ASSIGNMENT:
Copying rule for the data below: pictures stay out, and only the lines from the one with "fruits; Un grand" down to the one with "Lokator to kameralna księgarniokawiarnia ze", inclusive, are repeated exactly.

EXTRACTED DATA:
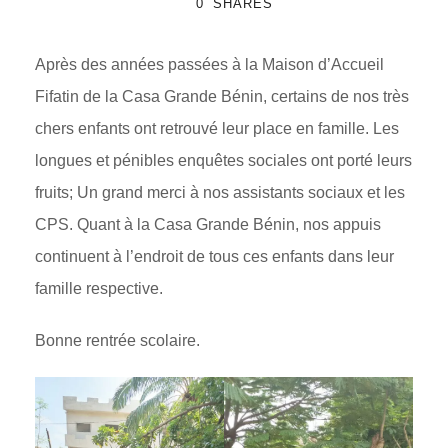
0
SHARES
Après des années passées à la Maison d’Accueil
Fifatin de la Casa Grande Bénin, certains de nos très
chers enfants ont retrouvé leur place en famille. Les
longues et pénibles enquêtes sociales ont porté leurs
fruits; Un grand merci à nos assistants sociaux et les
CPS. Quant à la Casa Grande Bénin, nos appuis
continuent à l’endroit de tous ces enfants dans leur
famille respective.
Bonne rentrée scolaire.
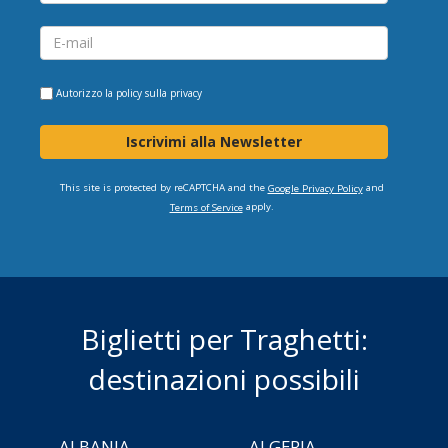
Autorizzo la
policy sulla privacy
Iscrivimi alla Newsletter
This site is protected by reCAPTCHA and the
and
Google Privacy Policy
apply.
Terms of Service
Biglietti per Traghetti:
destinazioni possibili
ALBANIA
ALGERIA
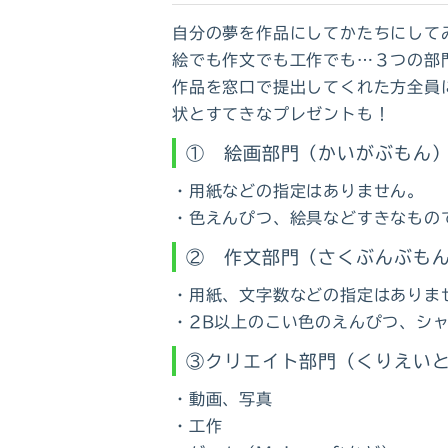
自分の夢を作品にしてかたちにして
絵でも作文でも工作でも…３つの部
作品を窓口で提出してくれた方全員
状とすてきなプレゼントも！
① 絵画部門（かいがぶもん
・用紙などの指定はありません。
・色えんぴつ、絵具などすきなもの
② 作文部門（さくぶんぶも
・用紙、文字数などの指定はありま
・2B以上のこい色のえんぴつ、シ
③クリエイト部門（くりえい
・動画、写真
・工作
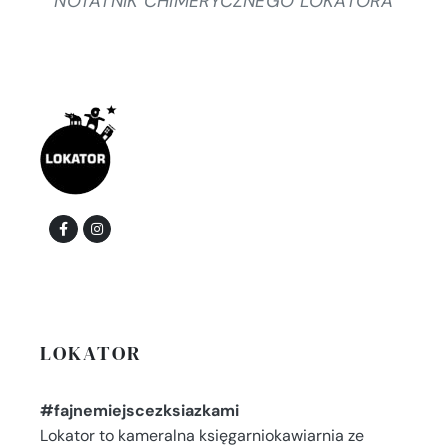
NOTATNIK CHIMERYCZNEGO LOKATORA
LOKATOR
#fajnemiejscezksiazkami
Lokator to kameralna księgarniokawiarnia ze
* * *
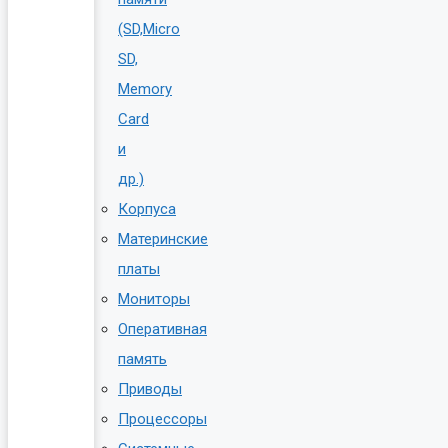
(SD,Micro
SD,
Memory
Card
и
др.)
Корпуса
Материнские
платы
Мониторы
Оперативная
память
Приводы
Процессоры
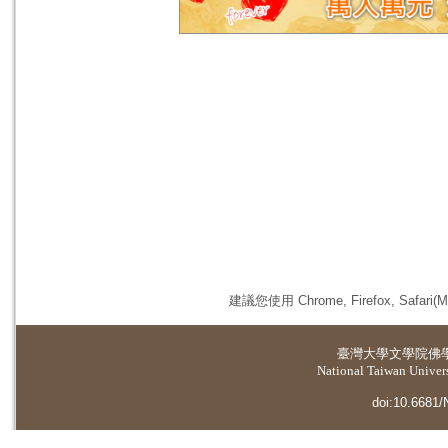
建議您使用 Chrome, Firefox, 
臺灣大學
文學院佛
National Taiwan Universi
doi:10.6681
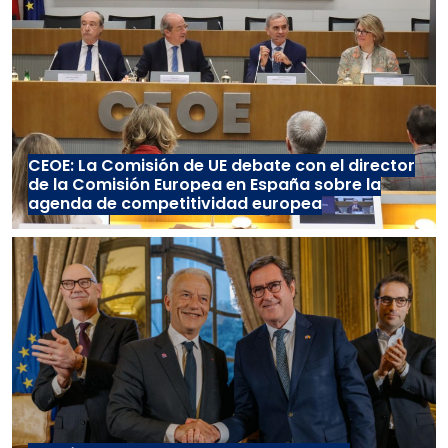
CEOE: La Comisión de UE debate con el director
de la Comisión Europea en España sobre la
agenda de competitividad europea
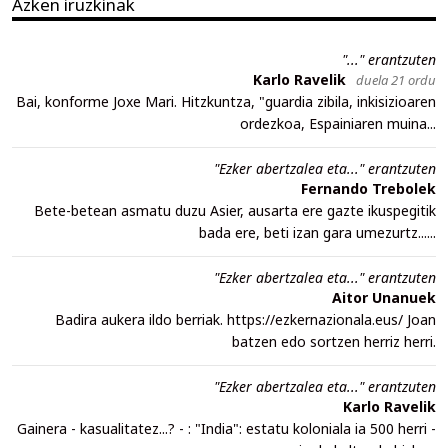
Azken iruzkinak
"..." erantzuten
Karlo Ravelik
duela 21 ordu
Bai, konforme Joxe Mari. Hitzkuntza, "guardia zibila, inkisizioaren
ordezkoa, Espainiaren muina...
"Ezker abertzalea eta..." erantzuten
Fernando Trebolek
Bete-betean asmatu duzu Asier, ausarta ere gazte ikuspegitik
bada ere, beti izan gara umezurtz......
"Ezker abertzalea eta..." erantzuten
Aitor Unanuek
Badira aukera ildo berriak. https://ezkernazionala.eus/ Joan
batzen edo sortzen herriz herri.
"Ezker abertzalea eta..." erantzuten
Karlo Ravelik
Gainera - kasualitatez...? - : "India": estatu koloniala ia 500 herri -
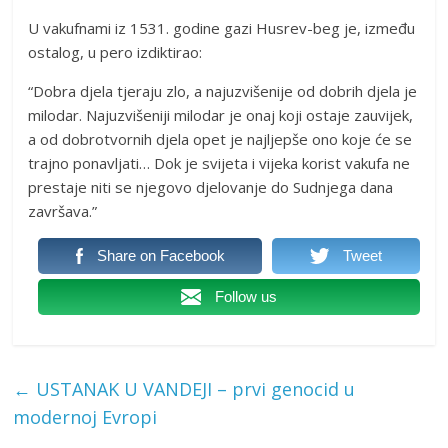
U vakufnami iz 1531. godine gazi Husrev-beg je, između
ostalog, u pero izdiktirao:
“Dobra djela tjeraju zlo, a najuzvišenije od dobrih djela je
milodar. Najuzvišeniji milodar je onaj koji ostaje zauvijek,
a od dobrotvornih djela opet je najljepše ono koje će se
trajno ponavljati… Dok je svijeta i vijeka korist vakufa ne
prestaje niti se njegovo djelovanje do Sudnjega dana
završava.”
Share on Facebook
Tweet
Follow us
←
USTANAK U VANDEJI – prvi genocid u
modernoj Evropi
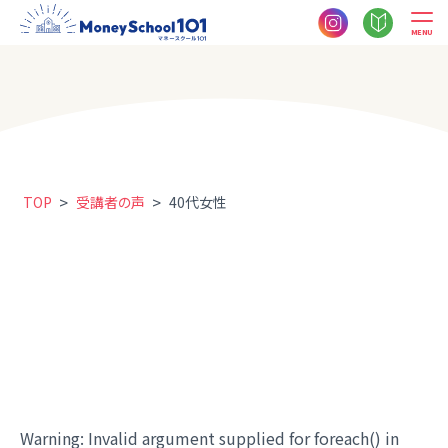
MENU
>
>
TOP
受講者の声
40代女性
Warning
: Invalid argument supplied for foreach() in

FINISHED EXERCISE:
fruits; Un grand merci à nos assistants sociaux et les
CPS. Quant à la Casa Grande Bénin, nos appuis
continuent à l’endroit de tous ces enfants dans leur
famille respective.
Bonne rentrée scolaire.
Autorizzo la
policy sulla privacy
Iscrivimi alla Newsletter
This site is protected by reCAPTCHA and the
and
Google Privacy Policy
apply.
Terms of Service
Biglietti per Traghetti:
destinazioni possibili
ALBANIA
ALGERIA
自分の夢を作品にしてかたちにして
絵でも作文でも工作でも…３つの部
作品を窓口で提出してくれた方全員
状とすてきなプレゼントも！
① 絵画部門（かいがぶもん
・用紙などの指定はありません。
・色えんぴつ、絵具などすきなもの
② 作文部門（さくぶんぶも
・用紙、文字数などの指定はありま
・2B以上のこい色のえんぴつ、シ
③クリエイト部門（くりえい
・動画、写真
・工作
NOTATNIK CHIMERYCZNEGO LOKATORA
LOKATOR
#fajnemiejscezksiazkami
Lokator to kameralna księgarniokawiarnia ze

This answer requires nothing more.